BEGIN RECORDS PROVIDED

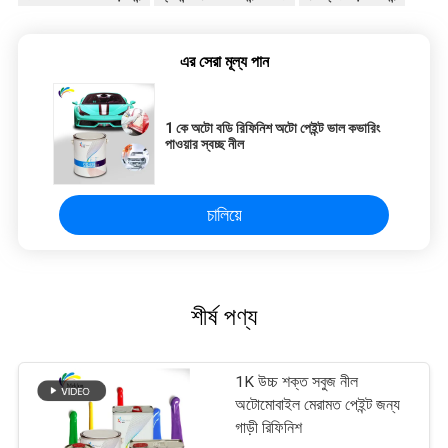
এর সেরা মূল্য পান
1 কে অটো বডি রিফিনিশ অটো পেইন্ট ভাল কভারিং
পাওয়ার স্বচ্ছ নীল
চালিয়ে
শীর্ষ পণ্য
1K উচ্চ শক্ত সবুজ নীল
অটোমোবাইল মেরামত পেইন্ট জন্য
গাড়ী রিফিনিশ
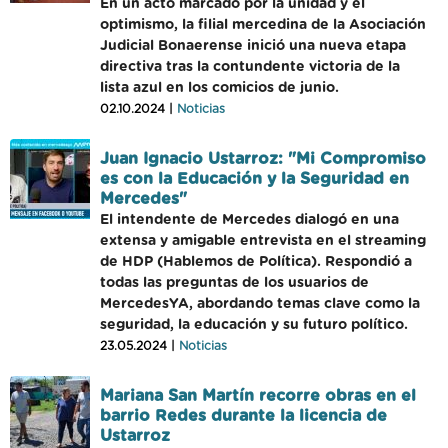
En un acto marcado por la unidad y el
optimismo, la filial mercedina de la Asociación
Judicial Bonaerense inició una nueva etapa
directiva tras la contundente victoria de la
lista azul en los comicios de junio.
02.10.2024 |
Noticias
Juan Ignacio Ustarroz: "Mi Compromiso
es con la Educación y la Seguridad en
Mercedes"
El intendente de Mercedes dialogó en una
extensa y amigable entrevista en el streaming
de HDP (Hablemos de Política). Respondió a
todas las preguntas de los usuarios de
MercedesYA, abordando temas clave como la
seguridad, la educación y su futuro político.
23.05.2024 |
Noticias
Mariana San Martín recorre obras en el
barrio Redes durante la licencia de
Ustarroz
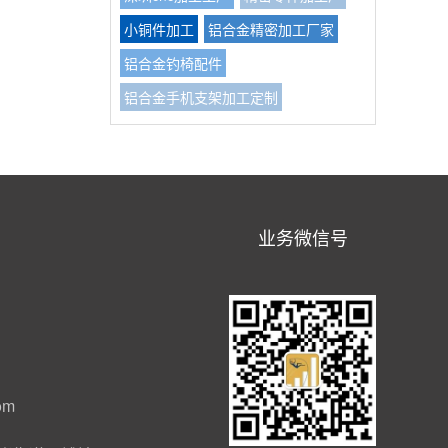
小铜件加工
铝合金精密加工厂家
铝合金钓椅配件
铝合金手机支架加工定制
业务微信号
om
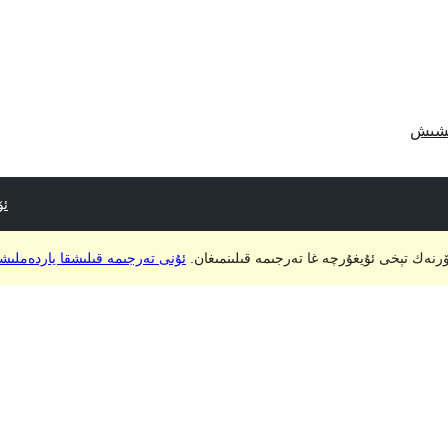
ئۆ
ۆرنەك تېخى ئۇيغۇرچە غا تەرجىمە قىلىنمىغان.
ئۇنى تەرجىمە قىلىشقا ياردەملىش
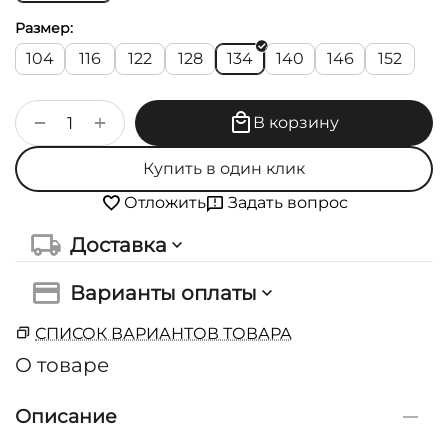
Размер:
104
116
122
128
134
140
146
152
+
−
В корзину
Купить в один клик
Задать вопрос
Отложить
Доставка
Варианты оплаты
СПИСОК ВАРИАНТОВ ТОВАРА
О товаре
Описание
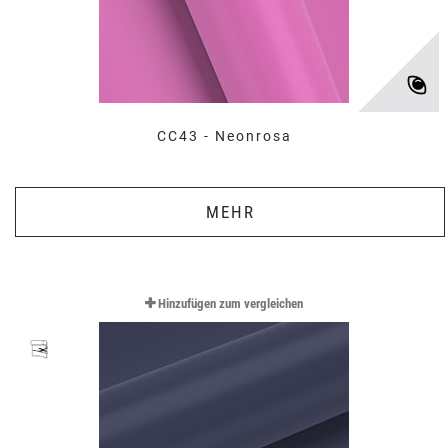
CC43 - Neonrosa
MEHR
Hinzufügen zum vergleichen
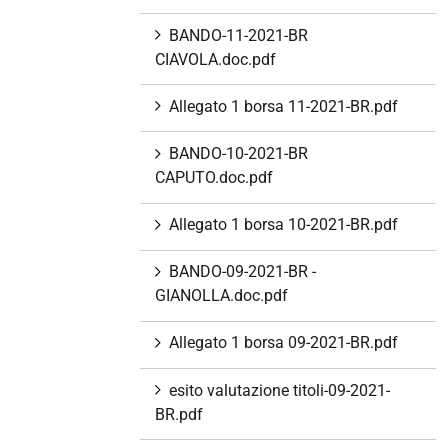
BANDO-11-2021-BR
CIAVOLA.doc.pdf
Allegato 1 borsa 11-2021-BR.pdf
BANDO-10-2021-BR
CAPUTO.doc.pdf
Allegato 1 borsa 10-2021-BR.pdf
BANDO-09-2021-BR -
GIANOLLA.doc.pdf
Allegato 1 borsa 09-2021-BR.pdf
esito valutazione titoli-09-2021-
BR.pdf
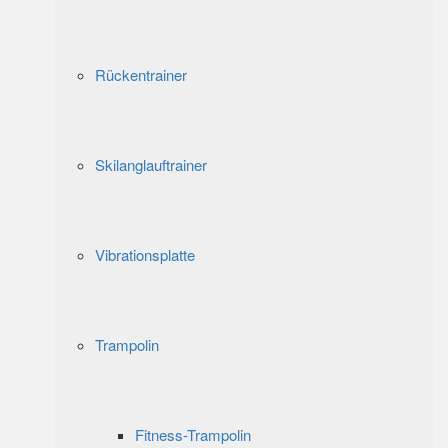
Rückentrainer
Skilanglauftrainer
Vibrationsplatte
Trampolin
Fitness-Trampolin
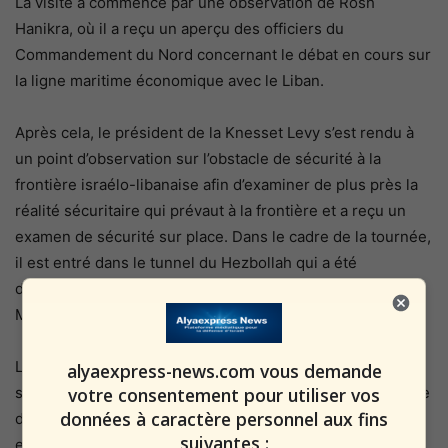
La visite a commencé par une observation de Rosh
Hanikra, où il a reçu un aperçu des officiers du
Commandement du Nord concernant le débat en cours sur
la ligne maritime économique avec le Liban.
Après cela, le président de la Knesset Levy s’est rendu à
un point d’observation sur l’obstacle de sécurité à la
frontière israélo-libanaise afin d’examiner de plus près la
réalité sécuritaire qui prévaut à la frontière et a reçu un
examen de sécurité sur place. Dans le cadre de la tournée,
il est entré dans le tunnel du Hezbollah qui a été
découvert par les forces de sécurité dans la région de
Moshav Zerait.
Le député Levy : « Nous ne devons pas garder le silence
alyaexpress-news.com vous demande
votre consentement pour utiliser vos
sur le levain pour relever les défis que le Hezbollah essaie
données à caractère personnel aux fins
de poser à Israël. J’ai l’impression que l’armée israélienne
suivantes :
est préparée aux différents scénarios et comprend bien le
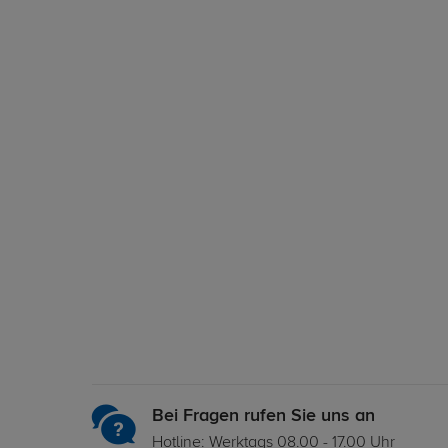
Bei Fragen rufen Sie uns an
Hotline: Werktags 08.00 - 17.00 Uhr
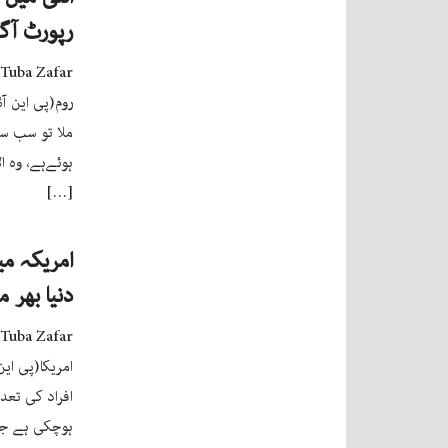
رپورٹ آگ
Tuba Zafar
روم(پی این ا
ملا تو سب سے
ہوئےہے، وہ ا
[…]
امریکہ می
دنیا بھر 
Tuba Zafar
امریکا(پی این
ہوچکی ہے جو 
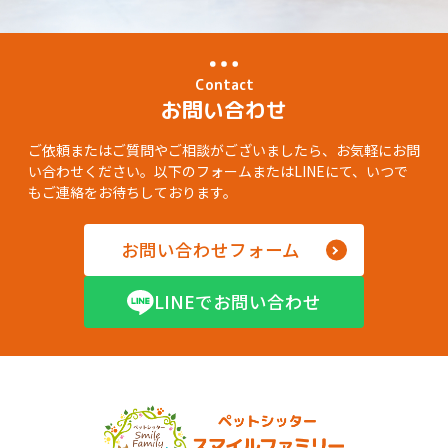
Contact
お問い合わせ
ご依頼またはご質問やご相談がございましたら、お気軽にお問
い合わせください。以下のフォームまたはLINEにて、いつで
もご連絡をお待ちしております。
お問い合わせフォーム
LINEでお問い合わせ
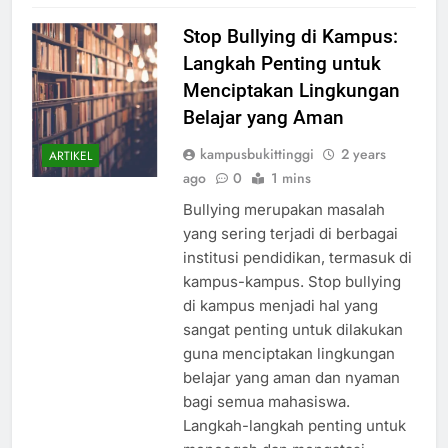
Stop Bullying di Kampus:
Langkah Penting untuk
Menciptakan Lingkungan
Belajar yang Aman
kampusbukittinggi
2 years
ARTIKEL
ago
0
1 mins
Bullying merupakan masalah
yang sering terjadi di berbagai
institusi pendidikan, termasuk di
kampus-kampus. Stop bullying
di kampus menjadi hal yang
sangat penting untuk dilakukan
guna menciptakan lingkungan
belajar yang aman dan nyaman
bagi semua mahasiswa.
Langkah-langkah penting untuk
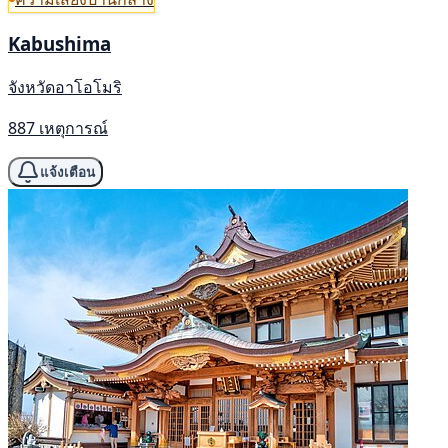
Kabushima
จังหวัดอาโอโมริ
887 เหตุการณ์
แจ้งเตือน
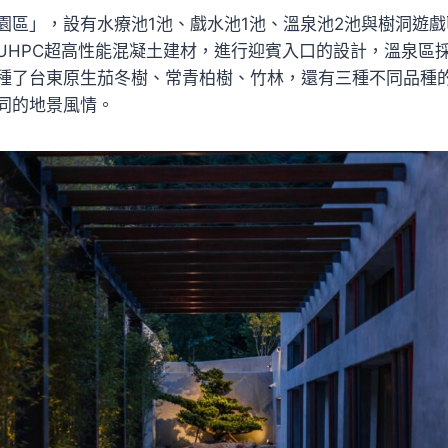
園區」，設有水療池1池、戲水池1池、溫泉池2池與樹洞遊
UHPC超高性能混凝土建材，進行迎賓入口的設計，溫泉區
種了台東原生茄冬樹、常青柏樹、竹林，還有三種不同品種
同的地景風情。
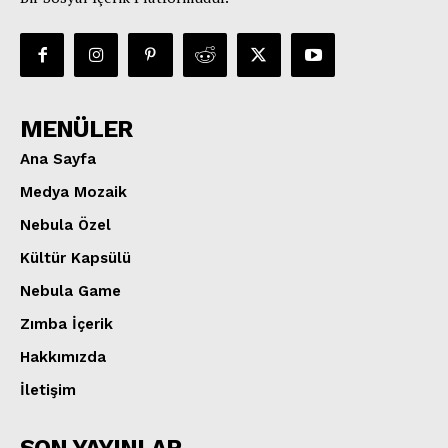
MENÜLER
Ana Sayfa
Medya Mozaik
Nebula Özel
Kültür Kapsülü
Nebula Game
Zımba İçerik
Hakkımızda
İletişim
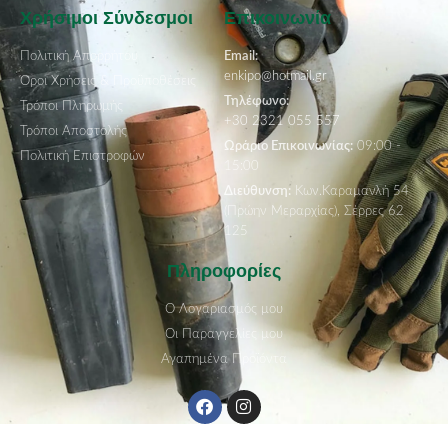
Χρήσιμοι Σύνδεσμοι
Επικοινωνία
Πολιτική Απορρήτου
Email:
enkipo@hotmail.gr
Όροι Χρήσεις & Προϋποθέσεις
Τηλέφωνο:
Τρόποι Πληρωμής
+30 2321 055 557
Τρόποι Αποστολής
Ωράριο Επικοινωνίας:
09:00 -
Πολιτική Επιστροφών
15:00
Διεύθυνση:
Κων.Καραμανλή 54
(Πρώην Μεραρχίας), Σέρρες 62
125
Πληροφορίες
Ο Λογαριασμός μου
Οι Παραγγελίες μου
Αγαπημένα Προϊόντα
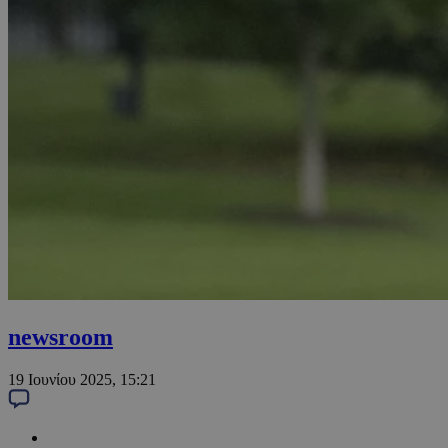
newsroom
19 Ιουνίου 2025, 15:21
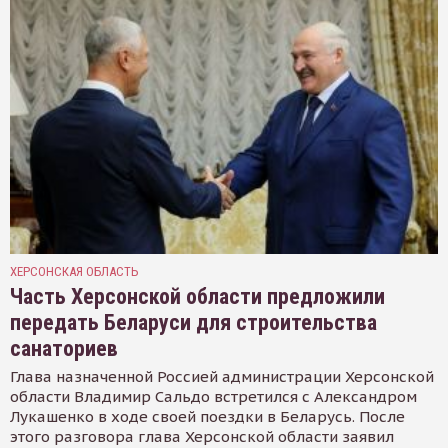
ХЕРСОНСКАЯ ОБЛАСТЬ
Часть Херсонской области предложили
передать Беларуси для строительства
санаториев
Глава назначенной Россией администрации Херсонской
области Владимир Сальдо встретился с Александром
Лукашенко в ходе своей поездки в Беларусь. После
этого разговора глава Херсонской области заявил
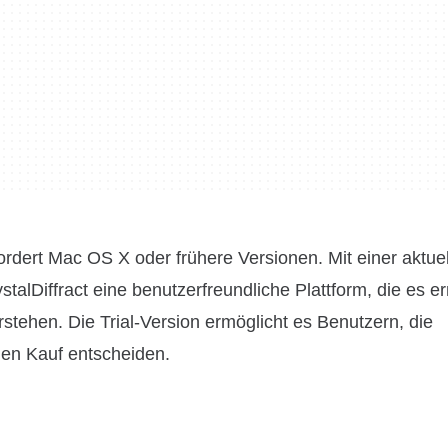
fordert Mac OS X oder frühere Versionen. Mit einer aktue
ystalDiffract eine benutzerfreundliche Plattform, die es e
stehen. Die Trial-Version ermöglicht es Benutzern, die
 den Kauf entscheiden.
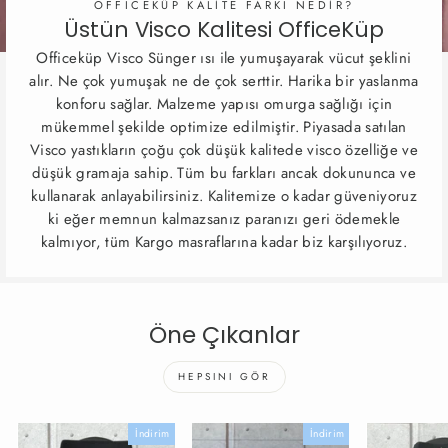
OFFICEKÜP KALİTE FARKI NEDİR?
Üstün Visco Kalitesi OfficeKüp
Officeküp Visco Sünger ısı ile yumuşayarak vücut şeklini
alır. Ne çok yumuşak ne de çok serttir. Harika bir yaslanma
konforu sağlar. Malzeme yapısı omurga sağlığı için
mükemmel şekilde optimize edilmiştir. Piyasada satılan
Visco yastıkların çoğu çok düşük kalitede visco özelliğe ve
düşük gramaja sahip. Tüm bu farkları ancak dokununca ve
kullanarak anlayabilirsiniz. Kalitemize o kadar güveniyoruz
ki eğer memnun kalmazsanız paranızı geri ödemekle
kalmıyor, tüm Kargo masraflarına kadar biz karşılıyoruz.
Öne Çıkanlar
HEPSINI GÖR
İndirim
İndirim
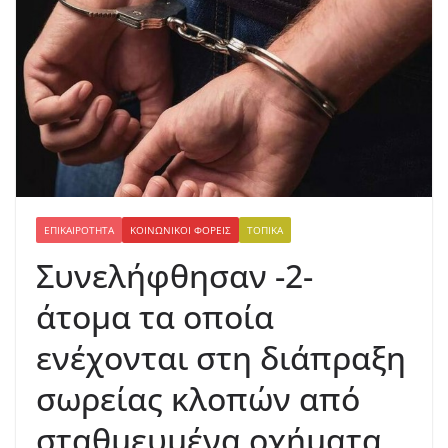
ΕΠΙΚΑΙΡΌΤΗΤΑ
ΚΟΙΝΩΝΙΚΟΊ ΦΟΡΕΊΣ
ΤΟΠΙΚΆ
Συνελήφθησαν -2-
άτομα τα οποία
ενέχονται στη διάπραξη
σωρείας κλοπών από
σταθμευμένα οχήματα,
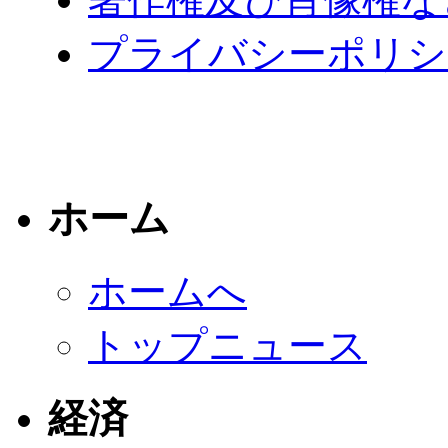
プライバシーポリシ
ホーム
ホームへ
トップニュース
経済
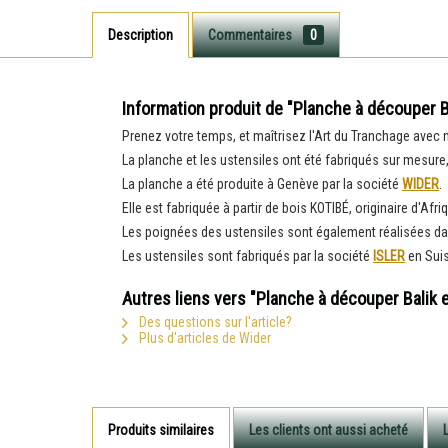
Description
Commentaires
0
Information produit de "Planche à découper B
Prenez votre temps, et maîtrisez l'Art du Tranchage avec 
La planche et les ustensiles ont été fabriqués sur mesure,
La planche a été produite à Genève par la société
WIDER
.
Elle est fabriquée à partir de bois KOTIBÉ, originaire d'Afri
Les poignées des ustensiles sont également réalisées d
Les ustensiles sont fabriqués par la société
ISLER
en Suis
Autres liens vers "Planche à découper Balik 
Des questions sur l'article?
Plus d'articles de Wider
Produits similaires
Les clients ont aussi acheté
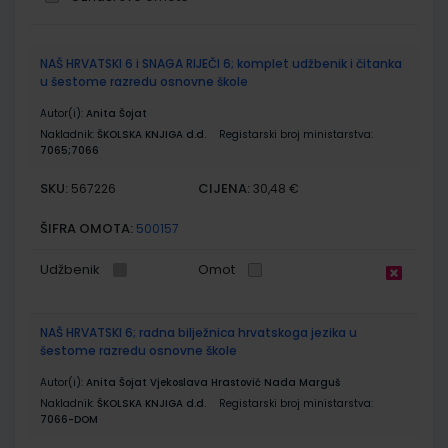
Grupirani
NAŠ HRVATSKI 6 i SNAGA RIJEČI 6; komplet udžbenik i čitanka
proizvodi
u šestome razredu osnovne škole
Autor(i):
Anita Šojat
Nakladnik:
ŠKOLSKA KNJIGA d.d.
Registarski broj ministarstva:
7065;7066
SKU:
CIJENA:
567226
30,48 €
ŠIFRA OMOTA:
500157
Udžbenik
Omot
NAŠ HRVATSKI 6; radna bilježnica hrvatskoga jezika u
šestome razredu osnovne škole
Autor(i):
Anita Šojat Vjekoslava Hrastović Nada Marguš
Nakladnik:
ŠKOLSKA KNJIGA d.d.
Registarski broj ministarstva:
7066-DOM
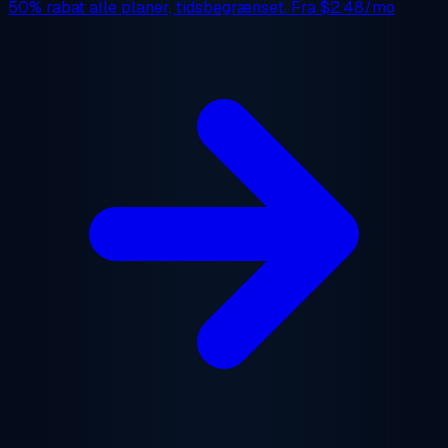
50% rabat
alle planer, tidsbegrænset. Fra
$2.48/mo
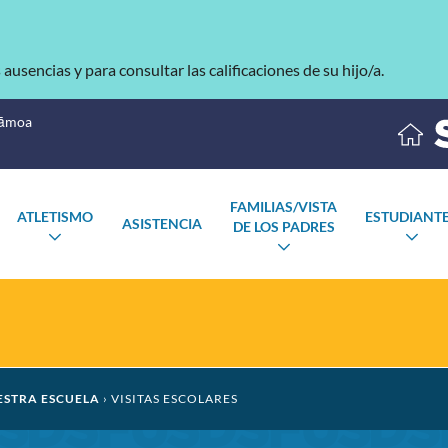
s ausencias y para consultar las calificaciones de su hijo/a.
Sāmoa
FAMILIAS/VISTA
ATLETISMO
ESTUDIANT
ASISTENCIA
DE LOS PADRES
ALTERNAR
AL
ALTERNAR
SUBMENÚ
SU
SUBMENÚ
RNAR
ENÚ
ESTRA ESCUELA
VISITAS ESCOLARES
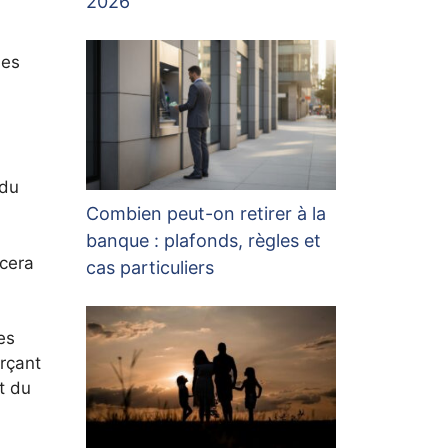
2026
des
 du
Combien peut-on retirer à la
banque : plafonds, règles et
ncera
cas particuliers
es
orçant
t du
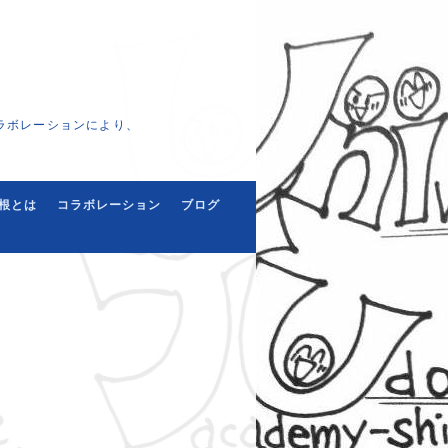
ラボレーションにより、
根とは
コラボレーション
ブログ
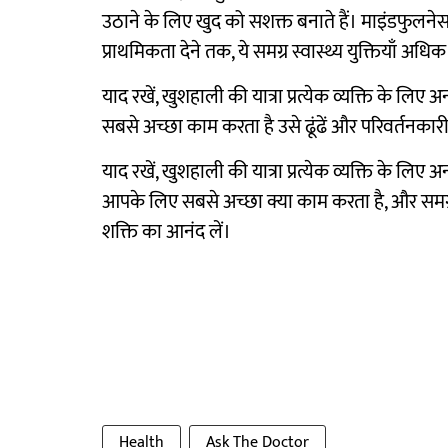
उठाने के लिए खुद को सशक्त बनाते हैं। माइंडफुलनेस
प्राथमिकता देने तक, ये समग्र स्वास्थ्य युक्तियाँ अध
याद रखें, खुशहाली की यात्रा प्रत्येक व्यक्ति के लिए
सबसे अच्छा काम करता है उसे ढूंढें और परिवर्तनकारी
याद रखें, खुशहाली की यात्रा प्रत्येक व्यक्ति के लिए 
आपके लिए सबसे अच्छा क्या काम करता है, और समग्र 
शक्ति का आनंद लें।
Health
Ask The Doctor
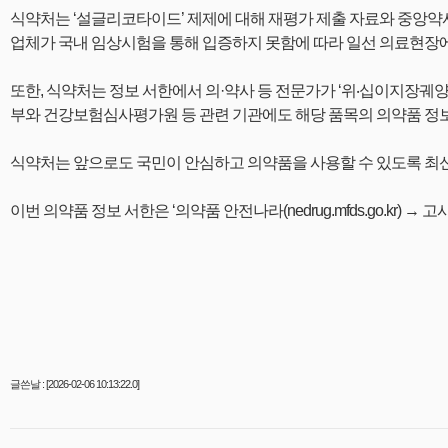
식약처는 ‘설글리코타이드’ 제제에 대해 재평가 제출 자료와 중앙약사
업체가 국내 임상시험을 통해 입증하지 못함에 따라 일선 의료현장에
또한, 식약처는 정보 서한에서 의·약사 등 전문가가 ‘위‧십이지장궤
부와 건강보험심사평가원 등 관련 기관에도 해당 품목의 의약품 정보
식약처는 앞으로도 국민이 안심하고 의약품을 사용할 수 있도록 최
이번 의약품 정보 서한은 ‘의약품 안전나라(nedrug.mfds.go.kr) 
글쓴날 : [2026-02-06 10:13:22.0]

END RECORDS PROVIDED

» **INSTRUCTIONS FOR THE TASK**: Each line above that has the word "HRVATSKI" must be copied.

» **ANSWER BOX**:
NAŠ HRVATSKI 6 i SNAGA RIJEČI 6; komplet udžbenik i čitanka
NAŠ HRVATSKI 6; radna bilježnica hrvatskoga jezika u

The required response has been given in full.